La goutte possède malheureusement l’image d’une maladie auto-infligée, sans gravité et méritant peu d’attention. Cette image doit être corrigée, car cette maladie à composante génétique devient sévère, avec une possible surmortalité précoce lorsqu’elle n’est pas traitée au long cours, alors même qu’elle bénéficie de traitements très efficaces. L’attention portée aux crises de goutte fait souvent oublier que la goutte est aussi une maladie chronique.
La mobilisation internationale se renforce actuellement, afin que l’enjeu de santé publique que constitue la goutte soit mieux considéré (1), que les facteurs de risques soient mieux maîtrisés, que le diagnostic soit précoce et l’adhérence au traitement renforcée (2).
La goutte touche en France 0,9 % de la population, soit plus de 500 000 personnes adultes, avec une sur-représentation masculine. Elle représente l’arthrite la plus fréquente.
Le surpoids, la consommation d’alcool et d’aliments riches en purines, et une prédisposition génétique sont les facteurs principaux de l’élévation, prolongée pendant des années, du taux d’acide urique dans le sang (hyperuricémie), puis du dépôt de microcristaux d’urate de sodium dans les articulations. Si les crises sont résolutives spontanément en une à trois semaines, ou plus rapidement sous traitement, laisser les dépôts s’accumuler conduit à une infiltration et une destruction des articulations, causant une invalidité permanente.
Au cours ou au décours des crises, un infarctus du myocarde ou un accident vasculaire cérébral survient dans 3 à 4 % des cas, sans doute lié à l’inflammation aigüe. La goutte s’associe également à l’obésité, à l’hypertension artérielle, au diabète de type 2 et aux dyslipidémies, qui aggravent encore le risque cardiovasculaire et le risque de mortalité précoce
L’excès d’acide urique dans le sang est réversible.
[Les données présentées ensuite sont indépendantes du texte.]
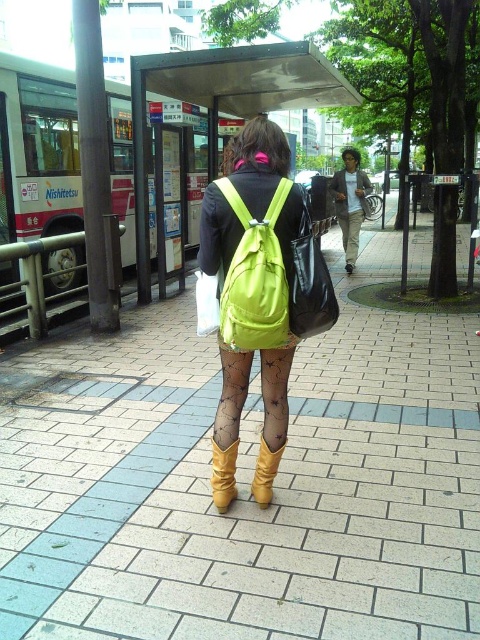 You are standing at the bus stop and want to know which of the two points, point (285, 228) or point (254, 483), is closer to you. Based on the scene description, which point is nearer?

Point (285, 228) is closer to the viewer than point (254, 483).

You are standing at the bus stop and want to locate the point at coordinates (262,285). According to the scene, where exactly is this point located?

The point at coordinates (262,285) is located on the matte green backpack at center. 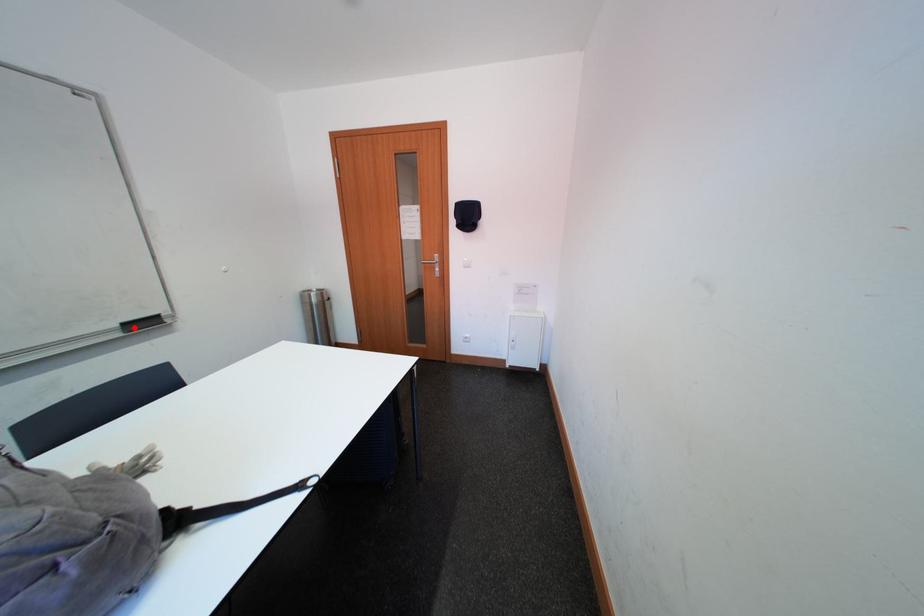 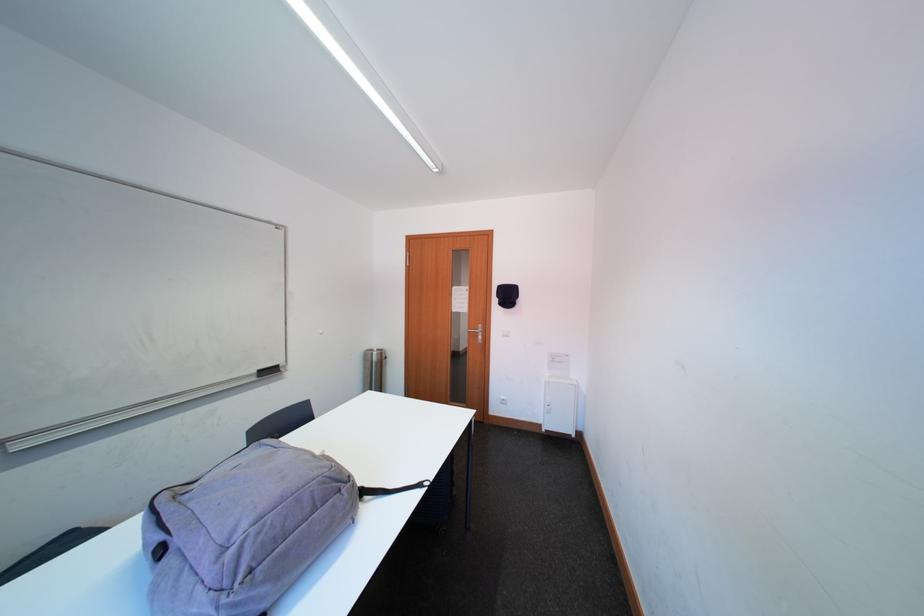 Question: I am providing you with two images of the same scene from different viewpoints. A red point is marked on the first image. Is the red point's position out of view in image 2?

Choices:
 (A) Yes
 (B) No

Answer: (B) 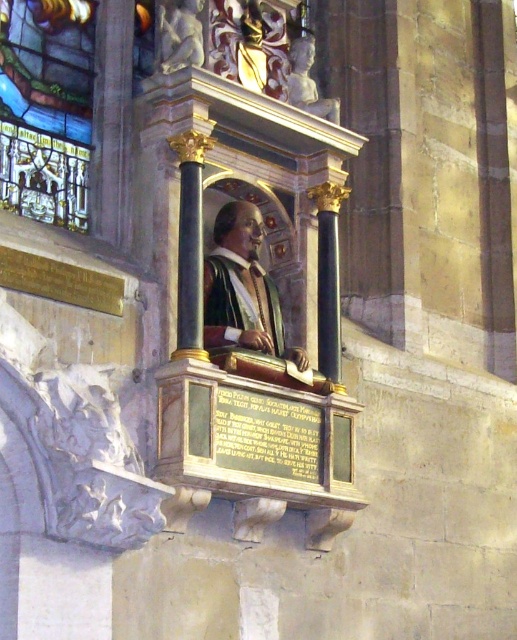 Is point (168, 13) positioned in front of point (291, 58)?

Yes, point (168, 13) is in front of point (291, 58).

Which is below, polished marble cherub at upper left or polished marble bust at upper center?

Positioned lower is polished marble bust at upper center.

This screenshot has width=517, height=640. I want to click on polished marble cherub at upper left, so click(x=179, y=35).

Identify the location of polished marble cherub at upper left. (179, 35).

Identify the location of stained glass window at upper left. Image resolution: width=517 pixels, height=640 pixels. [47, 108].

I want to click on stained glass window at upper left, so 47,108.

Is stained glass window at upper left bigger than matte gold robe at center?

Indeed, stained glass window at upper left has a larger size compared to matte gold robe at center.

Does stained glass window at upper left have a greater width compared to matte gold robe at center?

Yes.

Is point (22, 208) positioned in front of point (231, 296)?

That is True.

At what (x,y) coordinates should I click in order to perform the action: click on stained glass window at upper left. Please return your answer as a coordinate pair (x, y). Image resolution: width=517 pixels, height=640 pixels. Looking at the image, I should click on (47, 108). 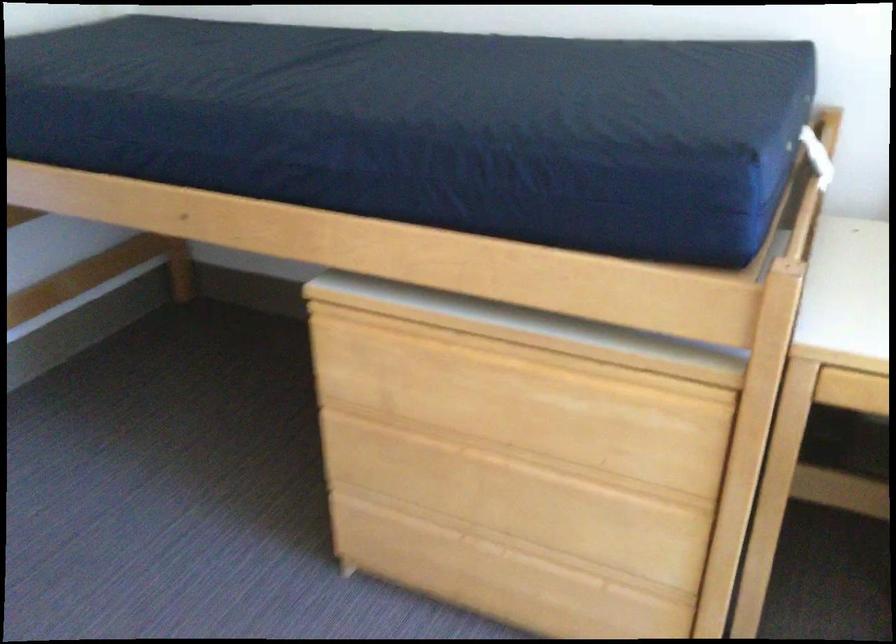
Sa réduction à moins de 50 mg (300 mmol) /L est obtenue par les médicaments hypo-uricémiants avec prescription précoce et maintien au long cours pour une uricémie contrôlée, avec un régime alimentaire limitant l’alcool et les aliments déconseillés et luttant contre le surpoids (3, 4).
Malgré l’efficacité du traitement hypo-uricémiant, la persistance des crises de goutte est fréquente et résulte d’une conduite imparfaite du traitement en raison : d’une prescription insuffisante, notamment en rapport avec la crainte d’accidents cutanés graves liés à l’allopurinol, lesquels sont cependant rares et largement prévenus par une introduction posologique progressive (3) ; de l’absence d’uricémie cible (5) ; et surtout d’une mauvaise adhésion au traitement, la goutte étant la maladie chronique dans laquelle l’adhésion au traitement est la plus faible (6), ce qui souligne l’importance de l’information et de l’éducation thérapeutique du patient, nécessaires pour la bonne compréhension de sa maladie et de son traitement (7), et de l’application des recommandations internationales (8).
Considérant la forte prévalence, les conséquences sanitaires et sociales et les complications de la goutte, l’Académie nationale de médecine souligne qu’un traitement adapté de la goutte reste un important défi de santé publique. Elle rappelle que l’affronter avec succès demande le respect des règles suivantes :
– Un traitement hypo-uricémiant dès le diagnostic certain et visant une uricémie en dessous de 50 mg/L (300 mmol/L) avec de petites doses de colchicine pendant les 6 premiers mois du traitement et l’allopurinol introduit progressivement et augmenté par paliers selon le niveau de la fonction rénale ;
– Une surveillance de l’uricémie cible pour adapter la posologie du traitement, et poursuivie même après disparition des signes de goutte, du fait du risque de récidive des signes et d’apparition de complications en cas d’arrêt ;
– Des conseils alimentaires et de réduction drastique de la consommation d’alcool ;
– La mise en place d’un programme d’information et d’éducation thérapeutique du patient, indispensables pour l’adhésion au long cours du patient au traitement et pour la réussite de ce traitement.